DATASET EXCERPTS:
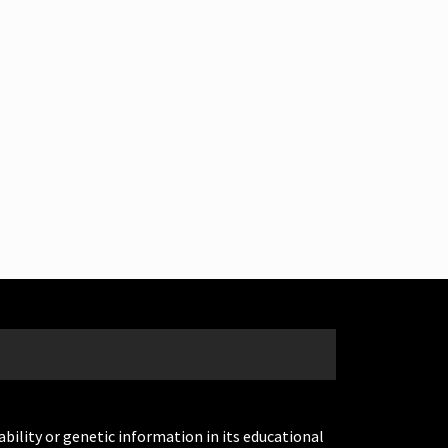
ability or genetic information in its educational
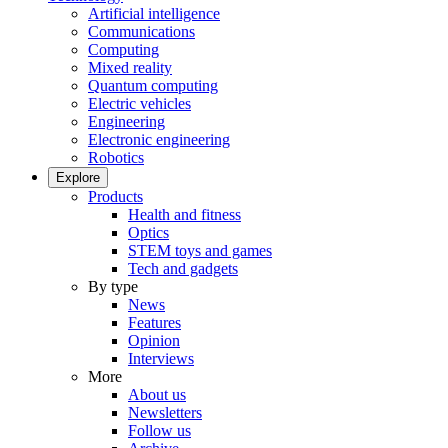
Artificial intelligence
Communications
Computing
Mixed reality
Quantum computing
Electric vehicles
Engineering
Electronic engineering
Robotics
Explore
Products
Health and fitness
Optics
STEM toys and games
Tech and gadgets
By type
News
Features
Opinion
Interviews
More
About us
Newsletters
Follow us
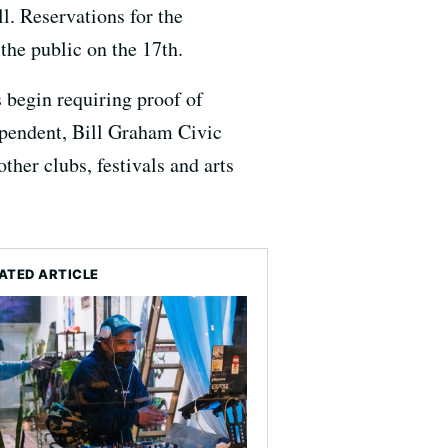
l. Reservations for the
the public on the 17th.
begin requiring proof of
ependent, Bill Graham Civic
ther clubs, festivals and arts
ATED ARTICLE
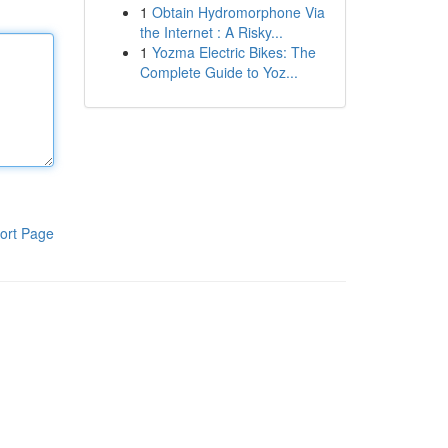
1
Obtain Hydromorphone Via
the Internet : A Risky...
1
Yozma Electric Bikes: The
Complete Guide to Yoz...
ort Page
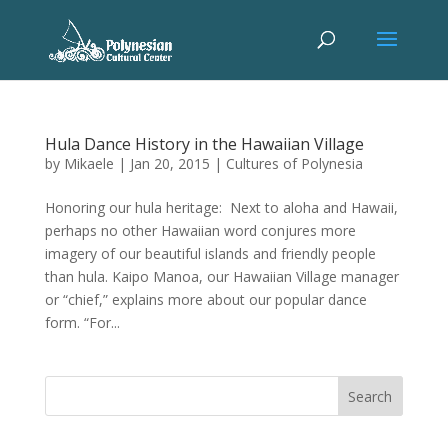
Hula Dance History in the Hawaiian Village
by
Mikaele
|
Jan 20, 2015
|
Cultures of Polynesia
Honoring our hula heritage: Next to aloha and Hawaii,
perhaps no other Hawaiian word conjures more
imagery of our beautiful islands and friendly people
than hula. Kaipo Manoa, our Hawaiian Village manager
or “chief,” explains more about our popular dance
form. “For...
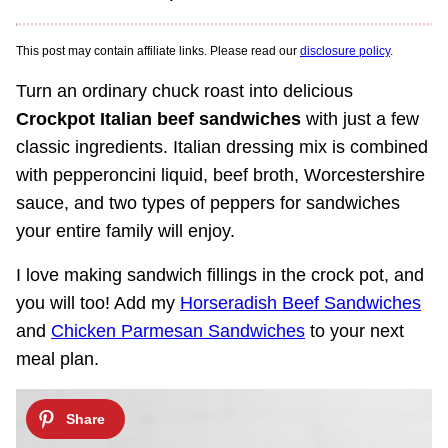
This post may contain affiliate links. Please read our
disclosure policy
.
Turn an ordinary chuck roast into delicious
Crockpot Italian beef sandwiches
with just a few
classic ingredients. Italian dressing mix is combined
with pepperoncini liquid, beef broth, Worcestershire
sauce, and two types of peppers for sandwiches
your entire family will enjoy.
I love making sandwich fillings in the crock pot, and
you will too! Add my
Horseradish Beef Sandwiches
and
Chicken Parmesan Sandwiches
to your next
meal plan.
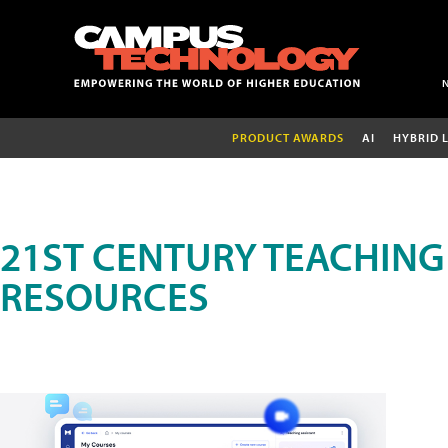
PRODUCT AWARDS
AI
HYBRID 
21ST CENTURY TEACHING
RESOURCES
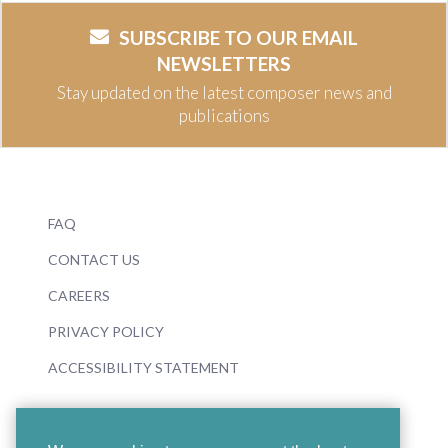
SUBSCRIBE TO OUR EMAIL
NEWSLETTERS
Stay updated on the latest composer news and
publications
FAQ
CONTACT US
CAREERS
PRIVACY POLICY
ACCESSIBILITY STATEMENT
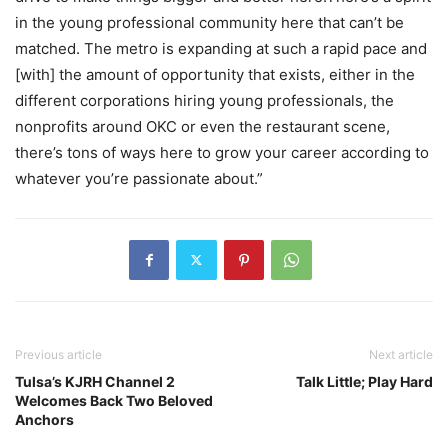
in the young professional community here that can’t be
matched. The metro is expanding at such a rapid pace and
[with] the amount of opportunity that exists, either in the
different corporations hiring young professionals, the
nonprofits around OKC or even the restaurant scene,
there’s tons of ways here to grow your career according to
whatever you’re passionate about.”
Previous article
Next article
Tulsa’s KJRH Channel 2
Talk Little; Play Hard
Welcomes Back Two Beloved
Anchors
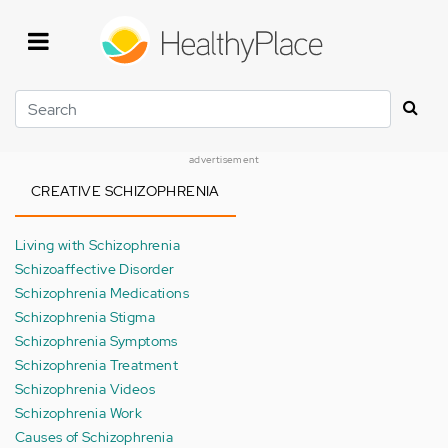
Skip
to
main
content
Search
advertisement
CREATIVE SCHIZOPHRENIA
Living with Schizophrenia
Schizoaffective Disorder
Schizophrenia Medications
Schizophrenia Stigma
Schizophrenia Symptoms
Schizophrenia Treatment
Schizophrenia Videos
Schizophrenia Work
Causes of Schizophrenia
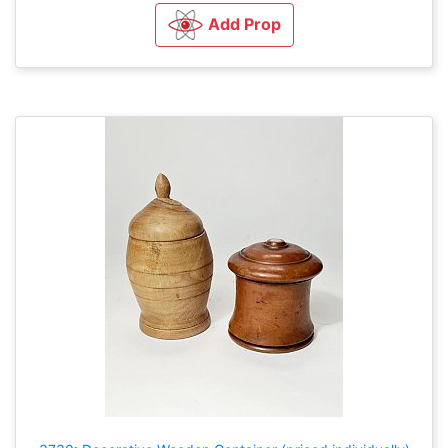
Add Prop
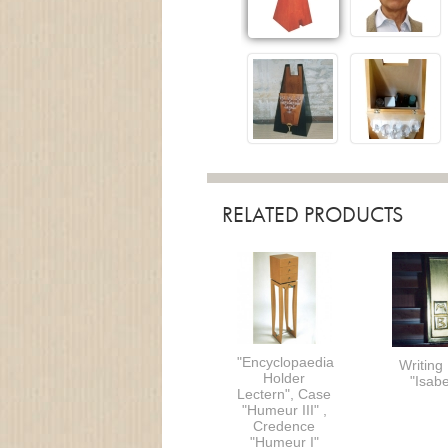
RELATED PRODUCTS
"Encyclopaedia
Writing
Holder
"Isabe
Lectern", Case
"Humeur III" ,
Credence
"Humeur I"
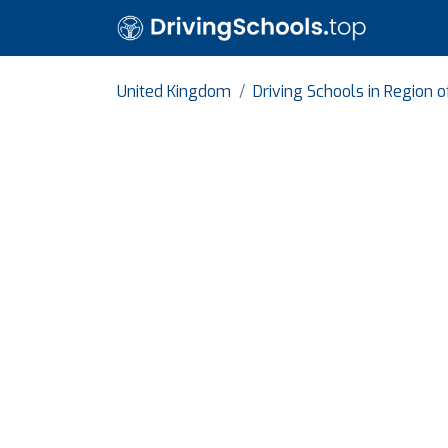
United Kingdom
Driving Schools in Region 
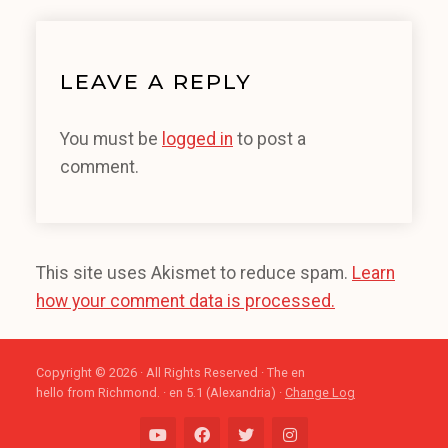
LEAVE A REPLY
You must be
logged in
to post a
comment.
This site uses Akismet to reduce spam.
Learn
how your comment data is processed.
Copyright © 2026 · All Rights Reserved · The en
hello from Richmond. · en 5.1 (Alexandria) ·
Change Log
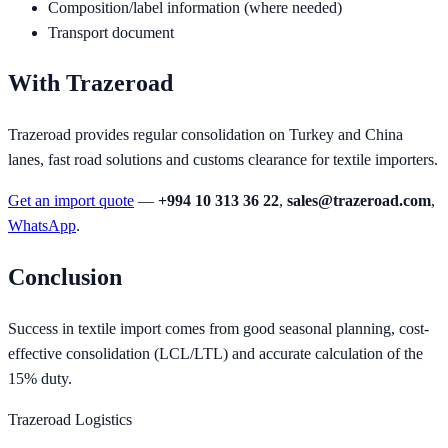
Composition/label information (where needed)
Transport document
With Trazeroad
Trazeroad provides regular consolidation on Turkey and China
lanes, fast road solutions and customs clearance for textile importers.
Get an import quote
—
+994 10 313 36 22
,
sales@trazeroad.com
,
WhatsApp
.
Conclusion
Success in textile import comes from good seasonal planning, cost-
effective consolidation (LCL/LTL) and accurate calculation of the
15% duty.
Trazeroad Logistics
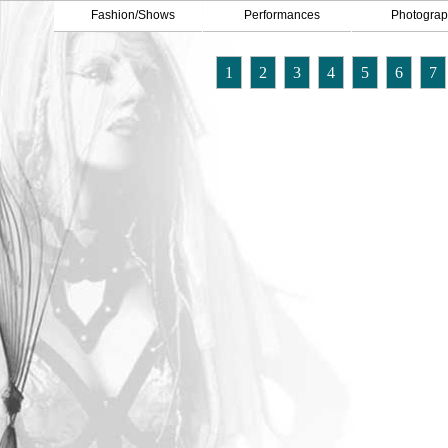
Fashion/Shows
Performances
Photograp
1
2
3
4
5
6
7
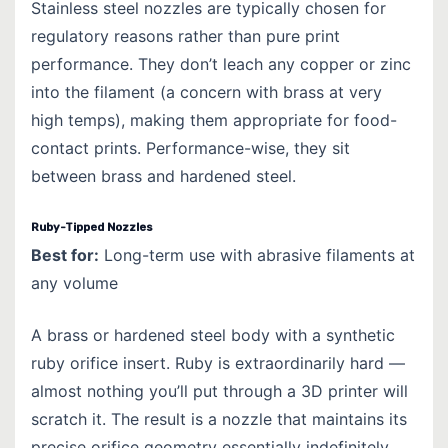
Stainless steel nozzles are typically chosen for
regulatory reasons rather than pure print
performance. They don’t leach any copper or zinc
into the filament (a concern with brass at very
high temps), making them appropriate for food-
contact prints. Performance-wise, they sit
between brass and hardened steel.
Ruby-Tipped Nozzles
Best for:
Long-term use with abrasive filaments at
any volume
A brass or hardened steel body with a synthetic
ruby orifice insert. Ruby is extraordinarily hard —
almost nothing you’ll put through a 3D printer will
scratch it. The result is a nozzle that maintains its
precise orifice geometry essentially indefinitely.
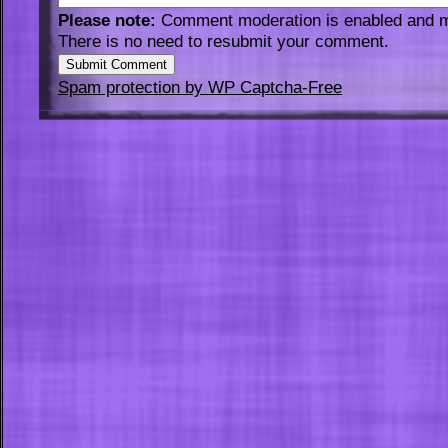
Please note:
Comment moderation is enabled and 
There is no need to resubmit your comment.
Spam protection by WP Captcha-Free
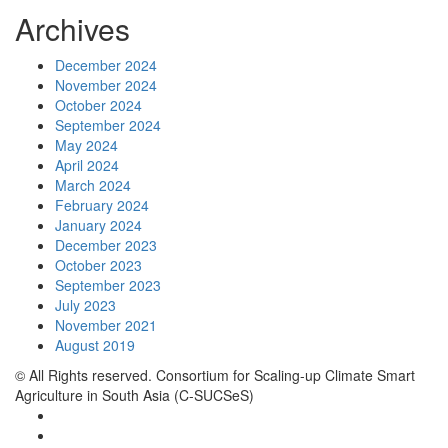
Archives
December 2024
November 2024
October 2024
September 2024
May 2024
April 2024
March 2024
February 2024
January 2024
December 2023
October 2023
September 2023
July 2023
November 2021
August 2019
© All Rights reserved. Consortium for Scaling-up Climate Smart
Agriculture in South Asia (C-SUCSeS)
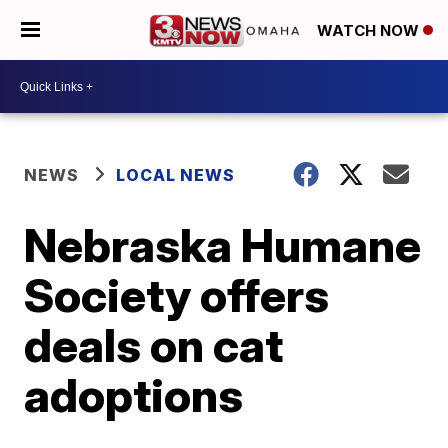
WATCH NOW
NEWS
LOCAL NEWS
Nebraska Humane
Society offers
deals on cat
adoptions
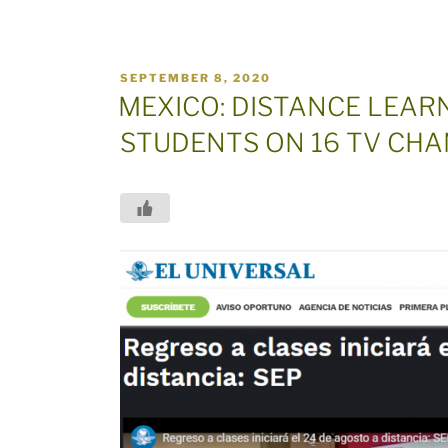
POSTED
SEPTEMBER 8, 2020
ON
MEXICO: DISTANCE LEARN
STUDENTS ON 16 TV CH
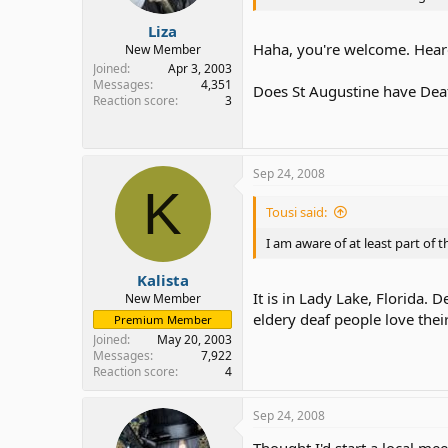
Liza
Haha, you're welcome. Heard 
New Member
Joined
Apr 3, 2003
Messages
4,351
Does St Augustine have Dea
Reaction score
3
Sep 24, 2008
K
Tousi said:
I am aware of at least part of 
Kalista
It is in Lady Lake, Florida. 
New Member
eldery deaf people love their
Premium Member
Joined
May 20, 2003
Messages
7,922
Reaction score
4
Sep 24, 2008
Thought I'd start a local mee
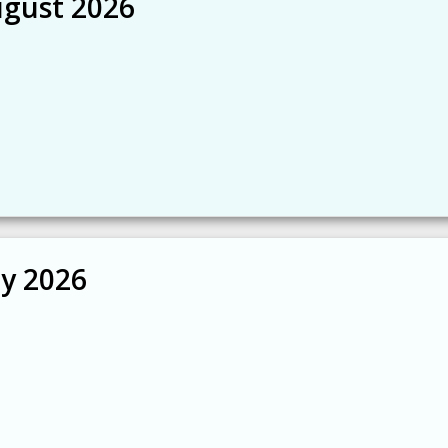
ugust 2026
ly 2026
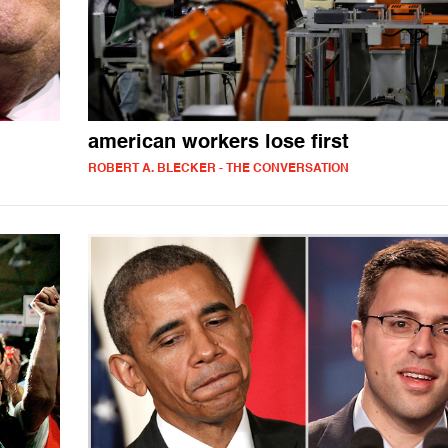
american workers lose first
ROBERT A. BLECKER - THE CONVERSATION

EXERCISE PROMPT:
Report, for the data above, every line in which the string "orifice" appears.

EXERCISE RESULT:
ruby orifice insert. Ruby is extraordinarily hard —
precise orifice geometry essentially indefinitely.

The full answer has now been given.